2. First Input Delay (FID)
This measures responsiveness i.e., the delay that occurs when a user first interacts with the page and their desired action is confirmed. For example, the time taken from a click on the book button to seeing the check availability form appear. As you can imagine, Google has no time for tardiness here.
- Google measures anything up to 100 milliseconds as 'Good'.
- Between 100 - 300 milliseconds: 'Needs Improvement'.
- And above 300 milliseconds: 'Poor'.
The majority of Hotel and Restaurant pages we tested from Hotel Benchmark showed a fast response with FID scores around 17 milliseconds. This is well within Google’s 'Good' rating.
3. Cumulative Layout Shift (CLS)
This measures visual stability, how often a visitor to your website sees an unexpected layout shift on your page and is distracted.
For example, your customers may be about to click a 'book' button… only to see that move either as the page continues to download or another page element moves into place, so they must move their finger to relocate the book button. You'll have experienced this yourself no doubt - never fun to click and miss! This unexpected move of the button or other page element, and how often it happens is what CLS measures.
Google evaluates this using a movement metric:
- Anything between 0 and 0.1 is 'Good' (where 0 means no shifting).
- Between 0.1 - 0.25 is marked as 'Needs Improvement'.
- And above 0.25 is 'Poor' i.e., page shows a lot of movement when downloading.
We have found that for a typical Hotel or Restaurant Page the CLS score is around 0.16 so we as an industry 'Need Improvement' if we're to get on Google's 'Good' side.
Where can I find the 'Core Web Vitals' scores for my hotel website?
Your Core Web Vitals report is included as a section in your Google Search Console report.
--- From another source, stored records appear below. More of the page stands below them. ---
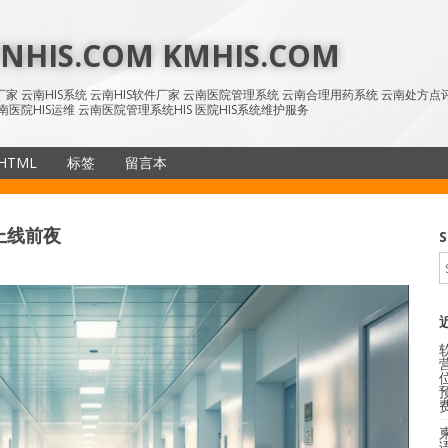
HIS.COM KMHIS.COM
IS厂家 云南HIS系统 云南HIS软件厂家 云南医院管理系统 云南合理用药系统 云南处方
南医院HIS运维 云南医院管理系统HIS 医院HIS系统维护服务
HTML
标签
留言本
SiteMap
上线前夜
S
语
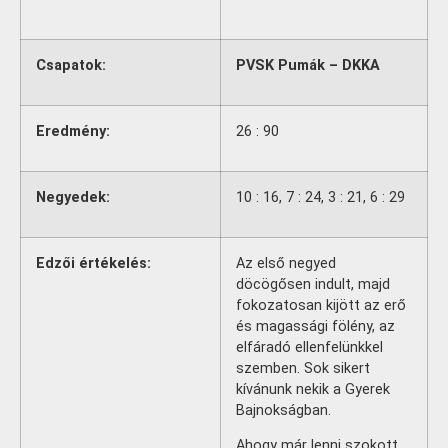
Csapatok:
PVSK Pumák – DKKA
Eredmény:
26 : 90
Negyedek:
10 : 16, 7 : 24, 3 : 21, 6 : 29
Edzői értékelés:
Az első negyed
döcögősen indult, majd
fokozatosan kijött az erő
és magassági fölény, az
elfáradó ellenfelünkkel
szemben. Sok sikert
kívánunk nekik a Gyerek
Bajnokságban.
Ahogy már lenni szokott,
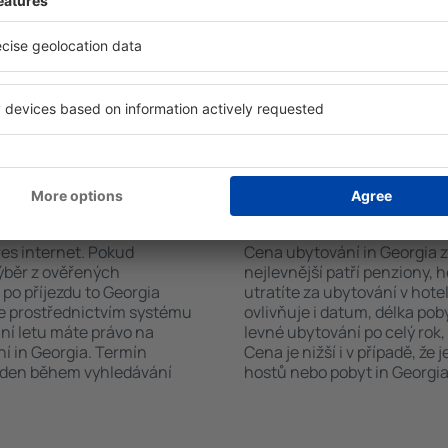
h systém rychle najde
koutem, balkonem, klimatizac
ia. Výběr ubytování usnadní
sadou ručníků nebo přístup
 typu zařízení, počtu
bezplatné parkování, objedn
vštěvníků, vzdálenosti od
zvolit hotel s bazénem. Ubyt
ervace. Díky těmto
se službou přepravy z nebo n
tování in Georgia v
rvovat pouze ubytovací
vání in Georgia?
Kolik stojí ubytován
řes internet. Pokud
Cena ubytování in Georgia zá
výběr z ověřených
nejlevnější patří penziony, 
po příjezdu to Georgia
utratíte za ubytování v ho
te prostřednictvím systému
ovlivňuje i datum, délka pob
ání letu máte právo na
levné ubytování po celý rok,
í in Georgia. Termín
Cena je nižší i v případě, že
veden během vyhledávání
hostů nebo pobyt in Georgia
This is also part of a new 'Page Experience' report within Google Search Console that measures other Web Vitals such as Security, Mobile Usability etc.
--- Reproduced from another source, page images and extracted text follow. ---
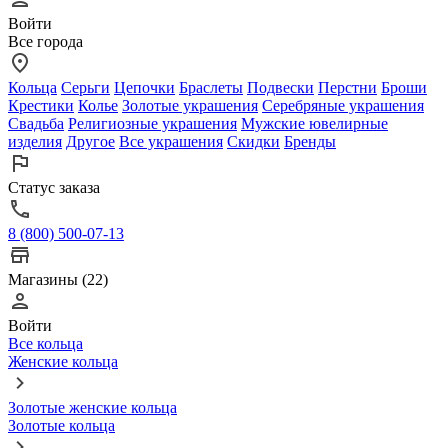
Войти
Все города
Кольца
Серьги
Цепочки
Браслеты
Подвески
Перстни
Броши
Крестики
Колье
Золотые украшения
Серебряные украшения
Свадьба
Религиозные украшения
Мужские ювелирные
изделия
Другое
Все украшения
Скидки
Бренды
Статус заказа
8 (800) 500-07-13
Магазины (22)
Войти
Все кольца
Женские кольца
Золотые женские кольца
Золотые кольца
What can I do about 'Poor' scores?
We recommend all URLs denoted 'Poor' are monitored. If you're continually seeing significant issues with LCP, FID and CLS then this should absolutely be investigated to avoid any negative impact upon your organic rankings.
We would initially advise running your website through Google's PageSpeed Insights report tool and discussing the recommendations with your web developer. Recommendations from this report range from ensuring all images are size optimised and have dimensions added, removing unnecessary code and implementing web server efficiencies – all of which will help improve your Core Web Vitals scores and move your site towards the coveted 'Good' statuses.
We invite you to use our benchmark data above as a reference for your hotel website Core Web Vitals scores. Keep in mind that Google has stated quality information and content relevance for searches is still the number 1 ranking factor for hotel SEO.
To ensure your hotel always has the edge on competitors we would recommend monitoring your Core Web Vitals report on a regular basis and reviewing any recommendations outlined in Google tools such as PageSpeed Insights. A discussion with your web developer to advise on which recommendations are quickest and easiest to configure is also recommended.
Page Experience measurements are expected to grow in importance so now is the time to gain the advantage and prepare your hotel website.